Gli agenti che effettivamente sono nati all’interno del Dojo sono tutti in una fase molto embrionale, per cui ancora non so quantificare il loro ritorno. Però sicuramente hanno creato una sorta di pipeline delle necessità interne, e in questa maniera ci rendiamo conto anche che diverse funzioni e diverse persone hanno alla fine necessità simili.

Un altro elemento di sorpresa in positivo ha a che fare con il reskilling delle persone. Tramite il Dojo riesci a individuare delle persone che sono più propense a ricoprire dei ruoli e fare dei lavori che un domani potrebbero servire alla nostra organizzazione. E la cosa sorprendente è che si tratta di persone che normalmente non avresti mai potuto individuare.

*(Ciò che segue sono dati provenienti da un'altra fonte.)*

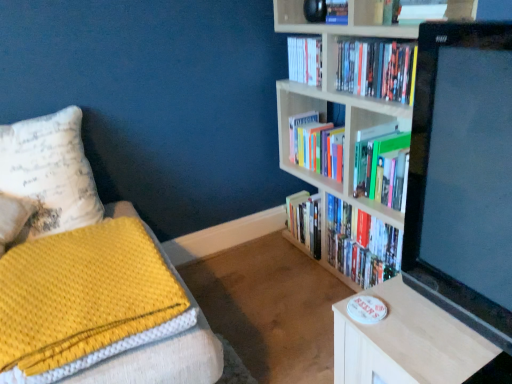 Question: Is hardcover books at upper right, which is the 3th book from back to front, wider or thinner than white paperback book at upper center, the 2th book in the back-to-front sequence?

Choices:
 (A) wide
 (B) thin

Answer: (B)

Question: Is point (382, 72) closer or farther from the camera than point (288, 41)?

Choices:
 (A) closer
 (B) farther

Answer: (A)

Question: Estimate the real-world distances between objects in this image. Which object is closer to the yellow textured blanket at lower left?

Choices:
 (A) white matte bookcase at upper right
 (B) hardcover books at upper right, the 2th book positioned from the front
 (C) light wood table at lower right
 (D) black glossy monitor at upper right
 (E) white paper at upper center, the 1th book in the front-to-back sequence

Answer: (C)

Question: Considering the real-world distances, which object is closest to the black glossy monitor at upper right?

Choices:
 (A) white paper at upper center, which appears as the 4th book when viewed from the back
 (B) white matte bookcase at upper right
 (C) light wood table at lower right
 (D) hardcover books at center, which ranks as the fourth book in front-to-back order
 (E) hardcover books at upper right, which is the 3th book from back to front

Answer: (C) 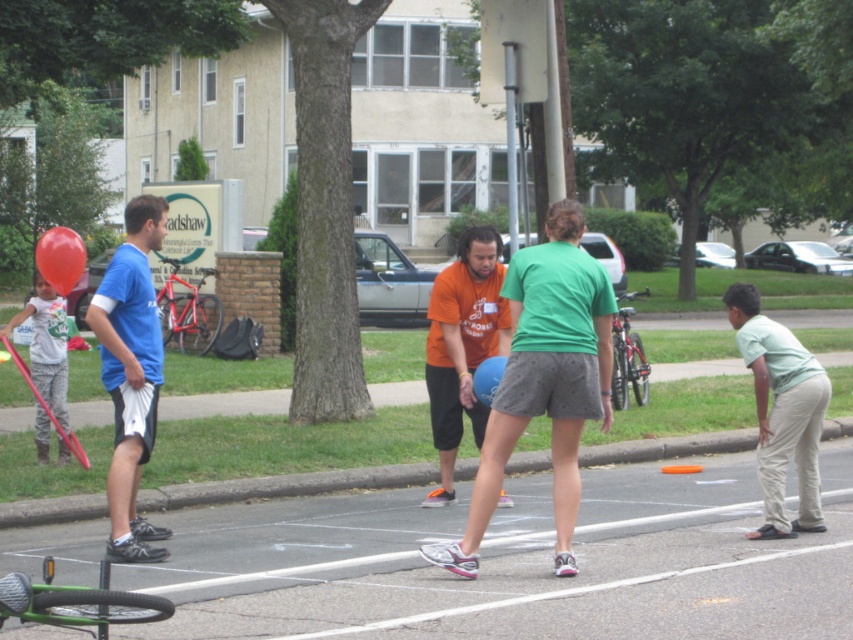 Who is shorter, light green cotton shirt at lower right or orange cotton t-shirt at center?

light green cotton shirt at lower right is shorter.

Does light green cotton shirt at lower right have a greater width compared to orange cotton t-shirt at center?

Correct, the width of light green cotton shirt at lower right exceeds that of orange cotton t-shirt at center.

Is point (811, 524) more distant than point (473, 392)?

No, (811, 524) is closer to viewer.

This screenshot has width=853, height=640. What are the coordinates of `light green cotton shirt at lower right` in the screenshot? It's located at (781, 412).

Which is in front, point (442, 413) or point (483, 371)?

Positioned in front is point (483, 371).

Is point (456, 355) farther from viewer compared to point (485, 394)?

Yes, it is.

Locate an element on the screen. orange cotton t-shirt at center is located at coordinates (462, 346).

Is point (761, 358) more distant than point (61, 246)?

No.

Can you confirm if light green cotton shirt at lower right is positioned above rubber balloon at left?

No.

Image resolution: width=853 pixels, height=640 pixels. What do you see at coordinates (781, 412) in the screenshot?
I see `light green cotton shirt at lower right` at bounding box center [781, 412].

At what (x,y) coordinates should I click in order to perform the action: click on light green cotton shirt at lower right. Please return your answer as a coordinate pair (x, y). Looking at the image, I should click on (781, 412). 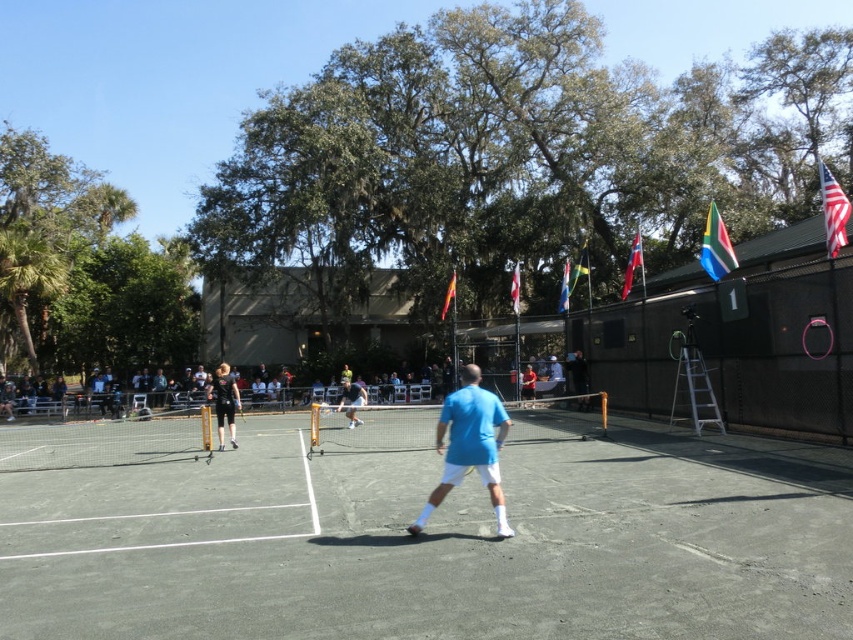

D. Quindi è come se la community Dojo fosse un catalizzatore per l’innovazione interna.

R. Esatto. Non nasce con questo scopo, però prende questa piega. E queste dinamiche poi vanno oltre il perimetro della community. Per esempio, trovi persone che discutono di ciò che hanno sperimentato anche su Linkedin.

Oppure trovi persone che ricoprono determinati ruoli ma che poi, dopo essersi confrontate nel Dojo, si sono appassionate allo sviluppo di agenti in ambiti lavorativi nei quali non avremmo mai individuato le loro expertise.

Indirettamente, come HR, stiamo ottenendo delle informazioni molto importanti sulle nostre persone, che potrebbero aiutarci se in futuro dovessimo valutare dei cambi di ruolo.

Faccio un esempio concreto: qualche anno fa c’è stata la corsa ai Data Scientist all’interno delle aziende, che ha portato a fare esplodere il mercato, con la conseguenza che è stato quasi impossibile trovare questa tipologia di figure. 

Secondo me, il Dojo e altri approcci simili che sviluppano le potenzialità nascoste delle persone possono permetterti di anticipare i competitor, piuttosto che rincorrerli. Concludo con un altro esempio: se in futuro ci sarà la corsa ai prompt engineer, magari nel frattempo noi lo avremo già individuato in-house e sapremo a chi rivolgerci.

Return on Impact: quando il valore di un progetto supera i numeri

D. Recentemente, insieme a Daniele Cerra e Matteo Ordanini di Logotel avete portato il caso Dojo-Italgas sul palco della AI WEEK. E in quell’occasione hai utilizzato un termine: più che un Return on investment, con il Dojo senti di aver ottenuto un Return on impact. Cosa significa?

R. Nel campo delle iniziative legate all’intelligenza artificiale generativa, il ROI tradizionale è a volte difficile da quantificare. D’altro canto, l’impatto che hanno iniziative come il Dojo sulla quotidianità è molto più importante, perché ti insegnano a pensare in maniera diversa, sviluppano il lateral thinking, cambiano il modo di lavorare delle persone.

Anche se nel Dojo ci sono kpi tradizionali di misurazione, numerici, spesso sono i kpi non numerici che ti sorprendono di più. Ad esempio, un collega che si occupa di AI attraverso ciò che sta emergendo dalla community sta ottenendo informazioni utilissime sulla direzione da seguire per gli sviluppi successivi. Questo è un Kpi più difficile da quantificare, ma di maggior valore rispetto a un Kpi standard come le ore di formazione svolte.

Il Dojo come palestra permanente per l’evoluzione tecnologica

D. Come è stato accolto il Dojo internamente, dalle persone che vi hanno partecipato?  

R. È stato accolto molto positivamente, perché appunto abbatte il timore e la paura legati all’intelligenza artificiale. C’è una sorta di paradosso con l’AI, perché a volte capita che delle persone si debbano riunire per disegnare come l’intelligenza artificiale potrà stravolgere il loro lavoro. Col Dojo riesci a farlo in maniera molto giocosa, facendo capire tutto ciò che c’è di buono dietro una tecnologia così disruptive come l’intelligenza artificiale.

D. Come potrebbe evolversi il progetto?

R. Mi piace immaginare il Dojo come una palestra sempre disponibile per accompagnare l’evoluzione continua nell’ambito della tecnologia, perché è un ottimo modo per veicolare le novità, ti dà una mano a diffondere in maniera sempre più ampia le innovazioni o i diversi utilizzi di determinate applicazioni e strumenti.